This discovery provides a very promising addition to a select group of genes, whose expression is frequently altered in prostate cancer cells and could provide novel molecular targets for diagnosis, prognosis or therapy of prostate cancer in the future.
The report by Dr. Gyorgy Petrovics et al showing ERG expression alterations in a large fraction of prostate cancer cells is published in the latest issue (May 26, 2005) of leading cancer research journal Oncogene. Using laser capture microdissected prostate epithelial cells from malignant and benign prostate tissues and GeneChips, researchers identified ERG as the first proto-oncogene that is commonly overexpressed in early-phase prostate cancer.

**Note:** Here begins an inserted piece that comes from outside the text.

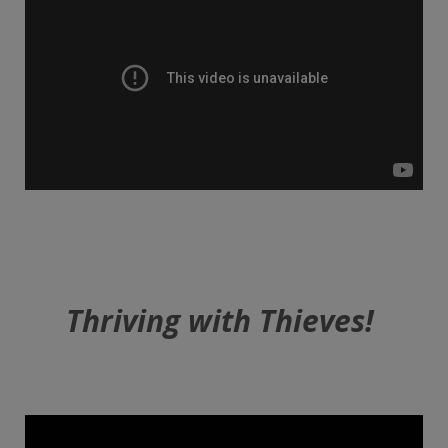
Thriving with Thieves!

The cancer-causing genes known as oncogenes and tumor suppressor genes have long been known to be major factors in the development of cancer cells, and mutation or altered expression of these genes has been identified in diverse human cancers. However, for prostate cancer, which is the most common non-skin cancer and the second leading cause of cancer-related deaths among men in the U.S., the identification of oncogenes and tumor suppressor genes that are altered in most prostate cancer cells have eluded scientists thus far.

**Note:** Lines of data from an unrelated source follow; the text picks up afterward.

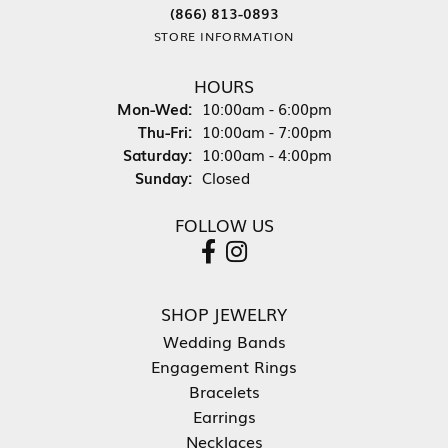
(866) 813-0893
STORE INFORMATION
HOURS
Monday - Wednesday:
Mon-Wed:
10:00am - 6:00pm
Thursday - Friday:
Thu-Fri:
10:00am - 7:00pm
Saturday:
10:00am - 4:00pm
Sunday:
Closed
FOLLOW US
SHOP JEWELRY
Wedding Bands
Engagement Rings
Bracelets
Earrings
Necklaces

Dr. Charles Bieberich, a leading prostate cancer researcher at the University of Maryland, Baltimore Campus, who is studying the regulation and function of a prostate tissue-specific tumor suppressor, the NKX3.1 homeobox gene, stated: "I find it very exciting that overexpression of a proto-oncogene transcription factor like ERG is associated with prostate cancer at such a high frequency." Dr. Beiberich's group also studies interactions of NKX3.1 with a prostate tissue-derived ETS factor (PDEF). "These novel observations warrant further studies looking into the functional effects of ERG overexpression in model systems of prostate cancer. It is likely that additional prostate cancer-relevant gene alterations also will be discovered by the microgenomics approach used in this study."